(Washington) Judge Clarence Thomas, considered the most conservative of the American Supreme Court, faces new ethical questions after the ProPublica media revealed on Thursday that a conservative billionaire had paid for the private education of a member of the judge’s family.
Clarence Thomas had already found himself in the storm in early April, when ProPublica revealed that he had accepted, without declaring them, expensive gifts, including private jet flights or cruises on a megayacht, from the same billionaire , Harlan Crow.
In its article published Thursday, ProPublica says that in 2008 Clarence Thomas decided to send his teenage great-nephew – whom he had been raising with his wife “like a son” since he was six – to a private school whose fees tuition amounted to more than $6,000 per month.
But a bank statement from Hidden Lake Academy from July 2009 shows that tuition for the teenager that month was paid for by Harlan Crow’s company, Crow Holdings.
According to Christopher Grimwood, a former school official quoted by ProPublica, the payments went beyond that one month.
The US online media also reports that Justice Thomas, who has served on the Supreme Court since 1991, never reported these payments in his annual financial statements.
Real estate magnate, billionaire Harlan Crow is one of the largest donors to the Republican Party in the United States.

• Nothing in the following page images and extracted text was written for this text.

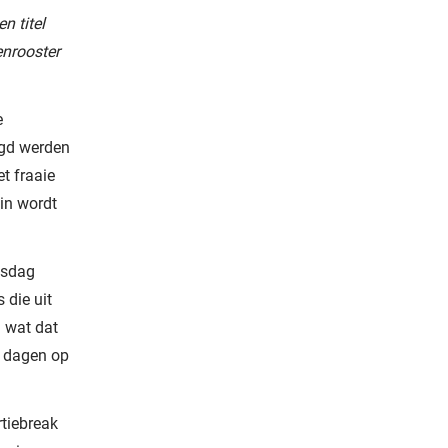
n titel
enrooster
e
rgd werden
et fraaie
in wordt
nsdag
 die uit
d wat dat
e dagen op
rtiebreak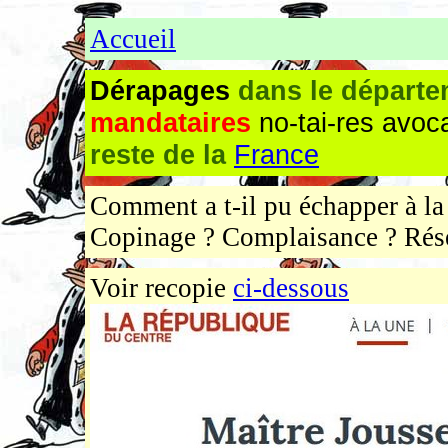
Accueil
Dérapages
dans le départe
mandataires
no-tai-res avo
reste de la
France
Comment a t-il pu échapper à la 
Copinage ? Complaisance ? Rés
Voir recopie
ci-dessous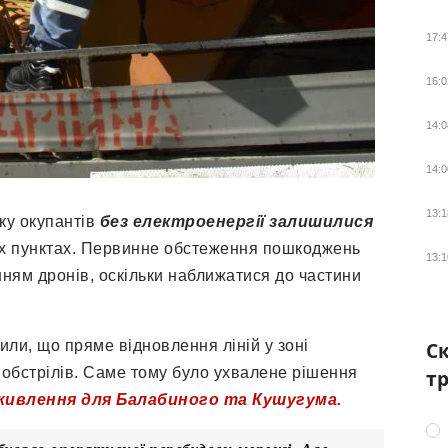
17:4
16:0
14:0
14:0
13:1
оку окупантів
без електроенергії залишилися
их пунктах. Первинне обстеження пошкоджень
13:1
ням дронів, оскільки наближатися до частини
или, що пряме відновлення ліній у зоні
Ск
обстрілів. Саме тому було ухвалене рішення
тр
живлення для Балабиного та Кушугума.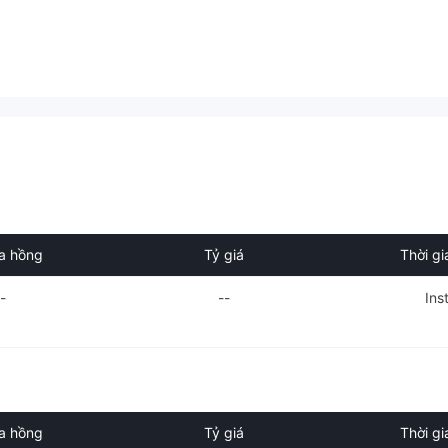
a hồng
Tỷ giá
Thời gi
--
--
Ins
a hồng
Tỷ giá
Thời gi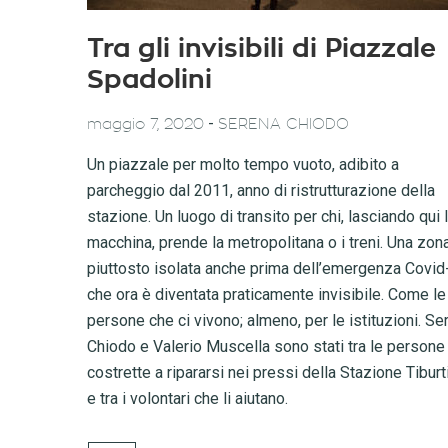
Tra gli invisibili di Piazzale
Spadolini
-
maggio 7, 2020
SERENA CHIODO
Un piazzale per molto tempo vuoto, adibito a
parcheggio dal 2011, anno di ristrutturazione della
stazione. Un luogo di transito per chi, lasciando qui 
macchina, prende la metropolitana o i treni. Una zon
piuttosto isolata anche prima dell’emergenza Covid
che ora è diventata praticamente invisibile. Come le
persone che ci vivono; almeno, per le istituzioni. Se
Chiodo e Valerio Muscella sono stati tra le persone
costrette a ripararsi nei pressi della Stazione Tiburt
e tra i volontari che li aiutano.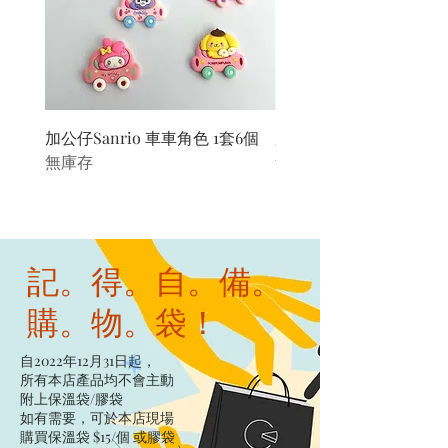
加公仔Sanrio 車車角色 1套6個
加公仔 龍珠
無庫存
無庫存
記。得。自。備。
購。物。袋！
自2022年12月31日起，
所有本店產品均不會主動
附上保溫袋/膠袋​
如有需要，可於本店現場
購買保溫袋 $15/個​ 或膠袋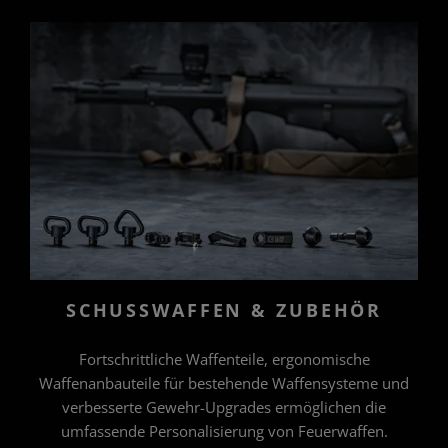
SCHUSSWAFFEN & ZUBEHÖR
Fortschrittliche Waffenteile, ergonomische
Waffenanbauteile für bestehende Waffensysteme und
verbesserte Gewehr-Upgrades ermöglichen die
umfassende Personalisierung von Feuerwaffen.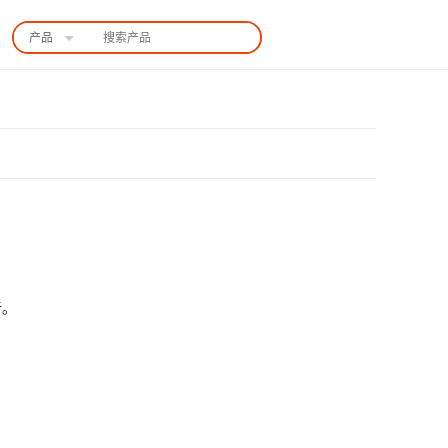
产品
中国站
告。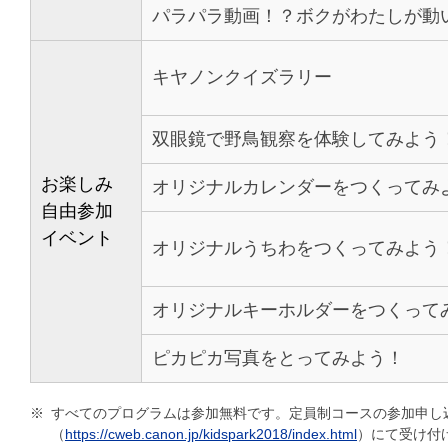
パラパラ動画！？ボクがわたしが動
キヤノンクイズラリー
双眼鏡で野鳥観察を体験してみよう
お楽しみ
オリジナルカレンダーをつくってみ
自由参加
イベント
オリジナルうちわをつくってみよう
オリジナルキーホルダーをつくって
ピカピカ写真をとってみよう！
※
すべてのプログラムは参加無料です。定員制コースの参加申し込
（
https://cweb.canon.jp/kidspark2018/index.html
）にて受け付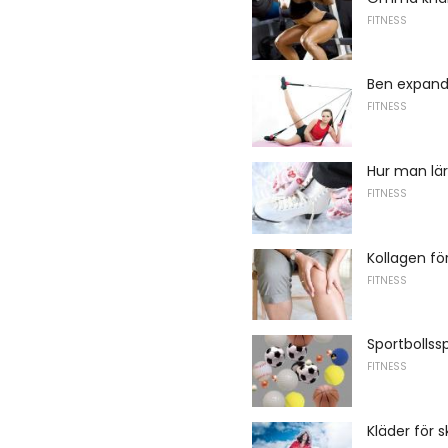
FITNESS
Ben expand
FITNESS
Hur man lär
FITNESS
Kollagen fö
FITNESS
Sportbollss
FITNESS
Kläder för 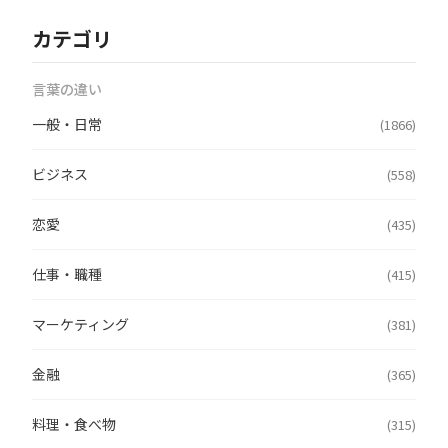
カテゴリ
言葉の違い
一般・日常
(1866)
ビジネス
(558)
恋愛
(435)
仕事・職種
(415)
マーケティング
(381)
金融
(365)
料理・食べ物
(315)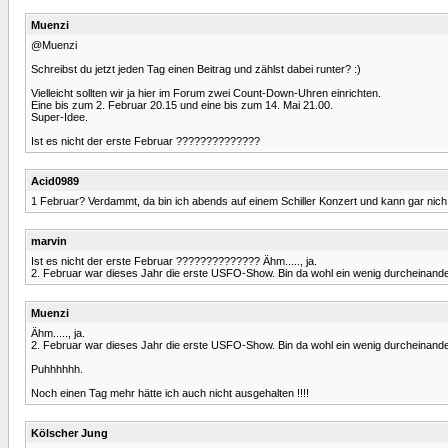
Muenzi
@Muenzi
Schreibst du jetzt jeden Tag einen Beitrag und zählst dabei runter? :)
Vielleicht sollten wir ja hier im Forum zwei Count-Down-Uhren einrichten.
Eine bis zum 2. Februar 20.15 und eine bis zum 14. Mai 21.00.
Super-Idee.
Ist es nicht der erste Februar ??????????????
Acid0989
1 Februar? Verdammt, da bin ich abends auf einem Schiller Konzert und kann gar nich 
marvin
Ist es nicht der erste Februar ?????????????? Ähm....., ja.
2. Februar war dieses Jahr die erste USFO-Show. Bin da wohl ein wenig durcheinan
Muenzi
Ähm....., ja.
2. Februar war dieses Jahr die erste USFO-Show. Bin da wohl ein wenig durcheinan
Puhhhhhh.
Noch einen Tag mehr hätte ich auch nicht ausgehalten !!!!
Kölscher Jung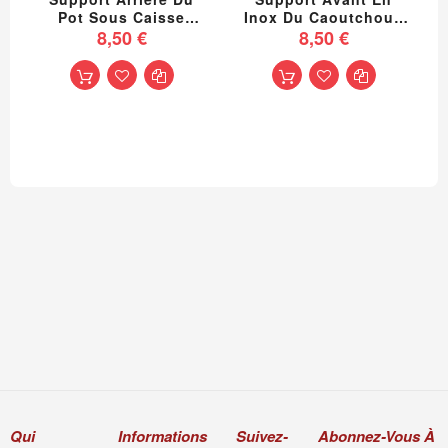
Pot Sous Caisse
Inox Du Caoutchouc
Partie Haute En Inox
8,50 €
De Silencieux Sous
8,50 €
2cv Dyane Ami 8
Caisse 2cv Dyane Ami
8
Qui
Informations
Suivez-
Abonnez-Vous À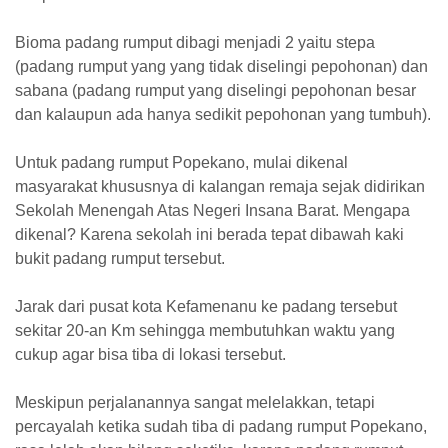
Bioma padang rumput dibagi menjadi 2 yaitu stepa
(padang rumput yang yang tidak diselingi pepohonan) dan
sabana (padang rumput yang diselingi pepohonan besar
dan kalaupun ada hanya sedikit pepohonan yang tumbuh).
Untuk padang rumput Popekano, mulai dikenal
masyarakat khususnya di kalangan remaja sejak didirikan
Sekolah Menengah Atas Negeri Insana Barat. Mengapa
dikenal? Karena sekolah ini berada tepat dibawah kaki
bukit padang rumput tersebut.
Jarak dari pusat kota Kefamenanu ke padang tersebut
sekitar 20-an Km sehingga membutuhkan waktu yang
cukup agar bisa tiba di lokasi tersebut.
Meskipun perjalanannya sangat melelakkan, tetapi
percayalah ketika sudah tiba di padang rumput Popekano,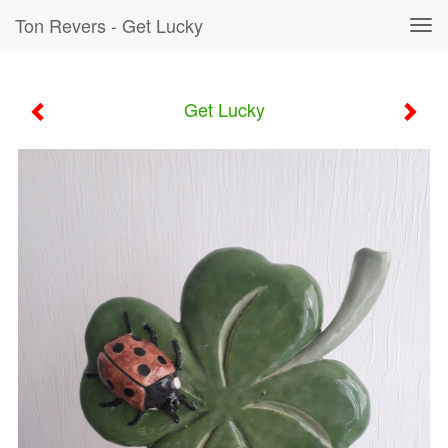
Ton Revers - Get Lucky
Tog
navi
Get Lucky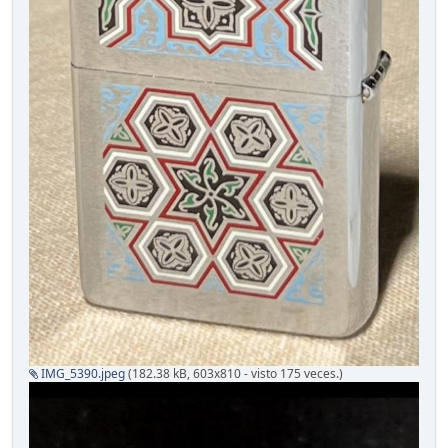
IMG_5390.jpeg
(182.38 kB, 603x810 - visto 175 veces.)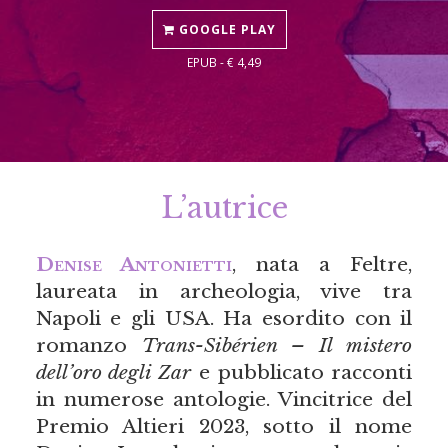
GOOGLE PLAY
EPUB - € 4,49
L’autrice
Denise Antonietti
, nata a Feltre,
laureata in archeologia, vive tra
Napoli e gli USA. Ha esordito con il
romanzo
Trans-Sibérien – Il mistero
dell’oro degli Zar
e pubblicato racconti
in numerose antologie. Vincitrice del
Premio Altieri 2023, sotto il nome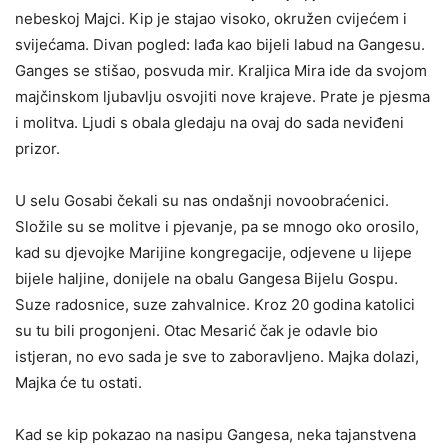
nebeskoj Majci. Kip je stajao visoko, okružen cvijećem i
svijećama. Divan pogled: lađa kao bijeli labud na Gangesu.
Ganges se stišao, posvuda mir. Kraljica Mira ide da svojom
majčinskom ljubavlju osvojiti nove kra­jeve. Prate je pjesma
i molitva. Ljudi s obala gledaju na ovaj do sada neviđeni
prizor.
U selu Gosabi čekali su nas ondašnji novoobraćenici.
Složile su se molitve i pjevanje, pa se mnogo oko orosilo,
kad su djevojke Ma­rijine kongregacije, odjevene u lijepe
bijele haljine, donijele na obalu Gangesa Bijelu Gospu.
Suze radosnice, suze zahvalnice. Kroz 20 godina katolici
su tu bili progonjeni. Otac Mesarić čak je odavle bio
istjeran, no evo sada je sve to zaboravljeno. Majka dolazi,
Maj­ka će tu ostati.
Kad se kip pokazao na nasipu Gangesa, neka tajanstvena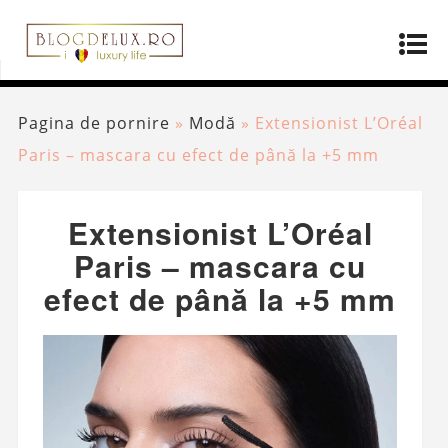
Pagina de pornire
»
Modă
»
Extensionist L’Oréal
Paris – mascara cu efect de până la +5 mm
Extensionist L’Oréal
Paris – mascara cu
efect de până la +5 mm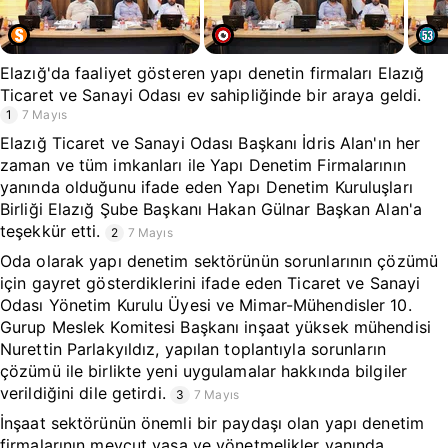
Elazığ'da faaliyet gösteren yapı denetin firmaları Elazığ
Ticaret ve Sanayi Odası ev sahipliğinde bir araya geldi.
1
7 Mayıs
Elazığ Ticaret ve Sanayi Odası Başkanı İdris Alan'ın her
zaman ve tüm imkanları ile Yapı Denetim Firmalarının
yanında olduğunu ifade eden Yapı Denetim Kuruluşları
Birliği Elazığ Şube Başkanı Hakan Gülnar Başkan Alan'a
teşekkür etti.
2
7 Mayıs
Oda olarak yapı denetim sektörünün sorunlarının çözümü
için gayret gösterdiklerini ifade eden Ticaret ve Sanayi
Odası Yönetim Kurulu Üyesi ve Mimar-Mühendisler 10.
Gurup Meslek Komitesi Başkanı inşaat yüksek mühendisi
Nurettin Parlakyıldız, yapılan toplantıyla sorunların
çözümü ile birlikte yeni uygulamalar hakkında bilgiler
verildiğini dile getirdi.
3
7 Mayıs
İnşaat sektörünün önemli bir paydaşı olan yapı denetim
firmalarının mevcut yasa ve yönetmelikler yanında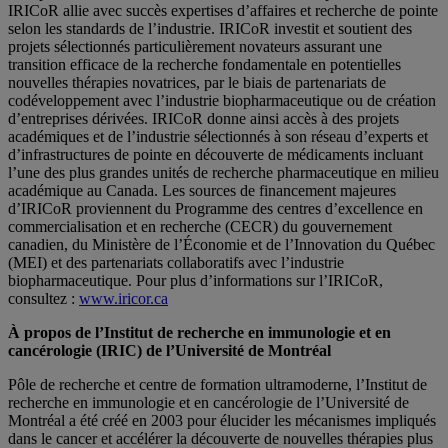
IRICoR allie avec succès expertises d’affaires et recherche de pointe
selon les standards de l’industrie. IRICoR investit et soutient des
projets sélectionnés particulièrement novateurs assurant une
transition efficace de la recherche fondamentale en potentielles
nouvelles thérapies novatrices, par le biais de partenariats de
codéveloppement avec l’industrie biopharmaceutique ou de création
d’entreprises dérivées. IRICoR donne ainsi accès à des projets
académiques et de l’industrie sélectionnés à son réseau d’experts et
d’infrastructures de pointe en découverte de médicaments incluant
l’une des plus grandes unités de recherche pharmaceutique en milieu
académique au Canada. Les sources de financement majeures
d’IRICoR proviennent du Programme des centres d’excellence en
commercialisation et en recherche (CECR) du gouvernement
canadien, du Ministère de l’Économie et de l’Innovation du Québec
(MEI) et des partenariats collaboratifs avec l’industrie
biopharmaceutique. Pour plus d’informations sur l’IRICoR,
consultez :
www.iricor.ca
À propos de l’Institut de recherche en immunologie et en
cancérologie (IRIC) de l’Université de Montréal
Pôle de recherche et centre de formation ultramoderne, l’Institut de
recherche en immunologie et en cancérologie de l’Université de
Montréal a été créé en 2003 pour élucider les mécanismes impliqués
dans le cancer et accélérer la découverte de nouvelles thérapies plus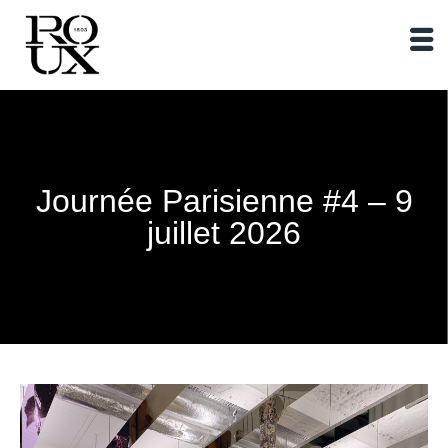
Journée Parisienne #4 – 9
juillet 2026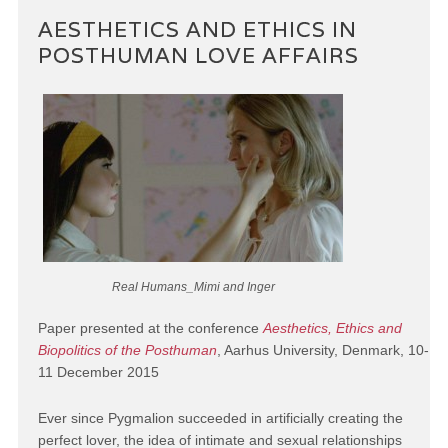
AESTHETICS AND ETHICS IN
POSTHUMAN LOVE AFFAIRS
Real Humans_Mimi and Inger
Paper presented at the conference
Aesthetics, Ethics and
Biopolitics of the Posthuman
, Aarhus University, Denmark, 10-
11 December 2015
Ever since Pygmalion succeeded in artificially creating the
perfect lover, the idea of intimate and sexual relationships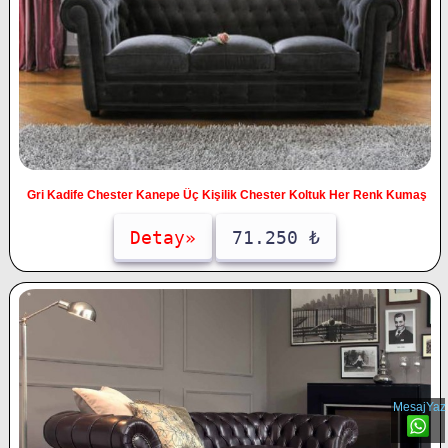
Gri Kadife Chester Kanepe Üç Kişilik Chester Koltuk Her Renk Kumaş
Detay»
71.250 ₺
MesajYaz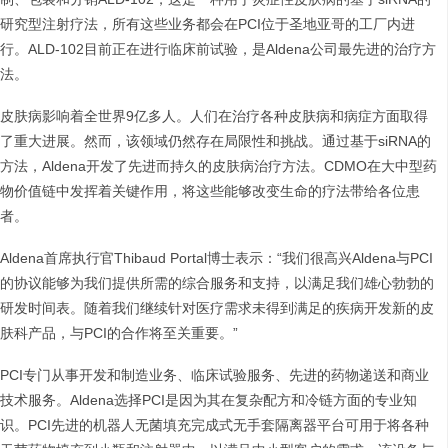
研究型注射疗法，所有这些业务都会在PCI位于圣地亚哥的工厂内进
行。ALD-102目前正在进行临床前试验，是Aldena公司最先进的治疗方
法。
皮肤病影响着全世界9亿多人。人们在治疗各种皮肤病和病症方面取得
了重大进展。然而，该领域仍然存在局限性和挑战。通过基于siRNA的
方法，Aldena开发了先进而持久的皮肤病治疗方法。CDMO在大中型药
物价值链中发挥着关键作用，将这些能够改变生命的疗法带给各位患
者。
Aldena首席执行官Thibaud Portal博士表示：“我们很高兴Aldena与PCI
的协议能够为我们提供所需的综合服务和支持，以满足我们雄心勃勃的
研发时间表。随着我们继续针对医疗需求未得到满足的疾病开发新的皮
肤科产品，与PCI的合作将至关重要。”
PCI专门从事开发和制造业务、临床试验服务、先进的药物递送和商业
技术服务。Aldena选择PCI是因为其在复杂配方和冷链方面的专业知
识。PCI先进的机器人无菌填充完成式无手套隔离器平台可用于将各种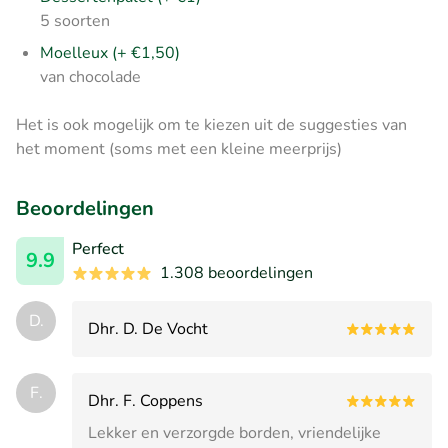
5 soorten
Moelleux (+ €1,50)
van chocolade
Het is ook mogelijk om te kiezen uit de suggesties van
het moment (soms met een kleine meerprijs)
Beoordelingen
Perfect
9.9
1.308 beoordelingen
D.
Dhr. D. De Vocht
F.
Dhr. F. Coppens
Lekker en verzorgde borden, vriendelijke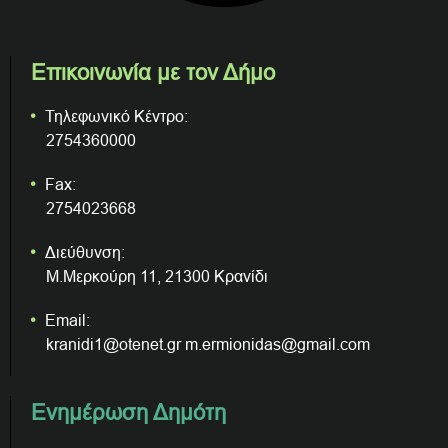
Επικοινωνία με τον Δήμο
Τηλεφωνικό Κέντρο:
2754360000
Fax:
2754023668
Διεύθυνση:
Μ.Μερκούρη 11, 21300 Κρανίδι
Email:
kranidi1@otenet.gr m.ermionidas@gmail.com
Ενημέρωση Δημότη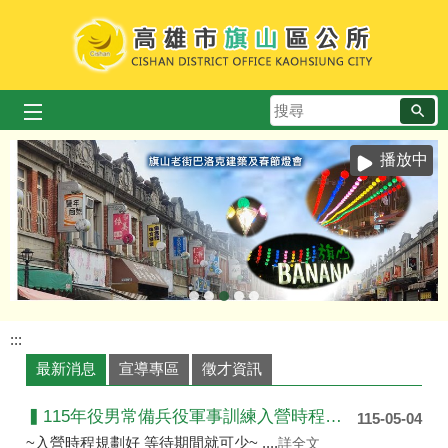
跳到主要內容區塊
搜
尋
播放中
:::
最新消息
宣導專區
徵才資訊
▍115年役男常備兵役軍事訓練入營時程申請 ▍
115-05-04
~入營時程規劃好 等待期間就可少~ ....
詳全文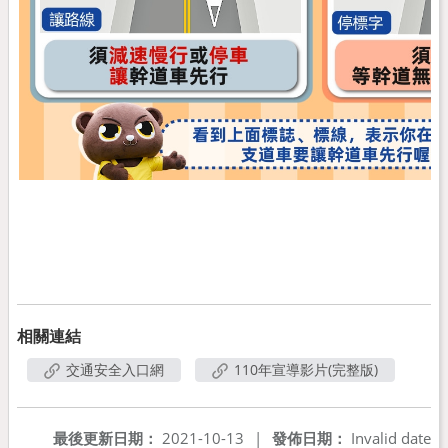
相關連結
交通安全入口網
110年宣導影片(完整版)
最後更新日期：
2021-10-13
|
發佈日期：
Invalid date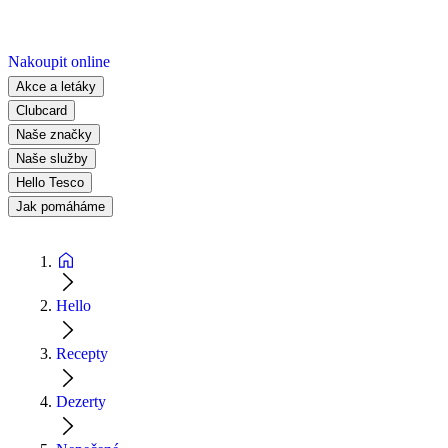
Nakoupit online
Akce a letáky
Clubcard
Naše značky
Naše služby
Hello Tesco
Jak pomáháme
Hello
Recepty
Dezerty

Asked by AFP, neither Crow Holdings nor Judge Thomas had responded immediately.
After the April revelations, some elected Democrats had called for his “immediate resignation”.
He defended himself by assuring that the rules governing declarations around this type of stay had changed and that Mr. Crow had no pending case before the Supreme Court.
The 74-year-old judge was not the only one to attract attention.
According to Politico, fellow conservative Neil Gorsuch sold, just after his Supreme Court confirmation in 2017, a large property in Colorado to law firm executive Greenberg Traurig, who regularly litigates cases in the high court.
Formerly one of the most respected institutions in the country, the American temple of law – which settles important social debates such as the death penalty or abortion – is seeing its star fade.
Appointed for life, its nine judges are the only federal judges to escape an explicit code of conduct.